In October 2012, Tetsuya Nomura suggested that an HD-version of Kingdom Hearts II was likely to be created for another collection, saying that "it'd be unusual if there wasn't" another one. In the credits of HD 1.5 Remix, clips of Kingdom Hearts II Final Mix, Kingdom Hearts Birth by Sleep Final Mix and Kingdom Hearts Re:coded were shown, hinting at a second collection. On October 14, 2013, Square Enix announced Kingdom Hearts HD 2.5 Remix, with the collection including the previously mentioned games in high definition. However, Re:coded appears as HD cinematics, similar to 358/2 Days in HD 1.5 Remix. The collection was released exclusively for the PlayStation 3 in Japan on October 2, 2014, in North America on December 2, 2014, in Australia on December 4, 2014, and in Europe on December 5, 2014.

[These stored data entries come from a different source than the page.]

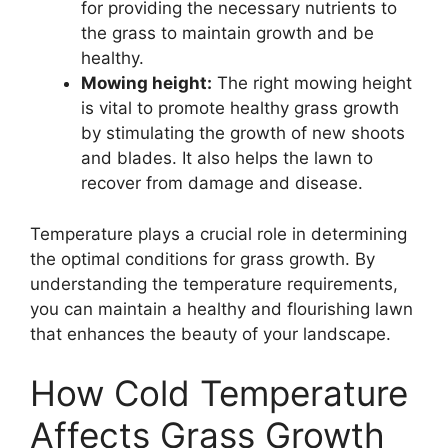
for providing the necessary nutrients to
the grass to maintain growth and be
healthy.
Mowing height:
The right mowing height
is vital to promote healthy grass growth
by stimulating the growth of new shoots
and blades. It also helps the lawn to
recover from damage and disease.
Temperature plays a crucial role in determining
the optimal conditions for grass growth. By
understanding the temperature requirements,
you can maintain a healthy and flourishing lawn
that enhances the beauty of your landscape.
How Cold Temperature
Affects Grass Growth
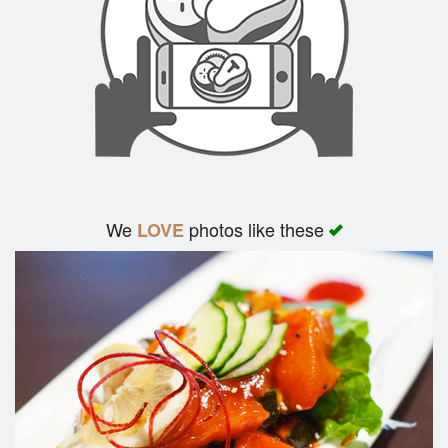
We
photos like these
LOVE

===HD 2.8 Final Chapter Prologue===

In the credits of HD 2.5 Remix, clips of Kingdom Hearts 3D: Dream Drop Distance were shown as well as the inclusion of a secret ending related to the game, hinting at a possible additional collection. In September 2015, Square Enix announced Kingdom Hearts HD 2.8 Final Chapter Prologue. The collection features an HD remaster of Dream Drop Distance as well as Kingdom Hearts χ Back Cover, a cinematic retelling of Kingdom Hearts χ that reveals new parts of the series' history in HD cinematics, and Kingdom Hearts 0.2: Birth by Sleep – A Fragmentary Passage, a new game taking place after the events of Birth by Sleep, told from the perspective of Aqua. It was released on January 12, 2017 in Japan and January 24, 2017 for other countries.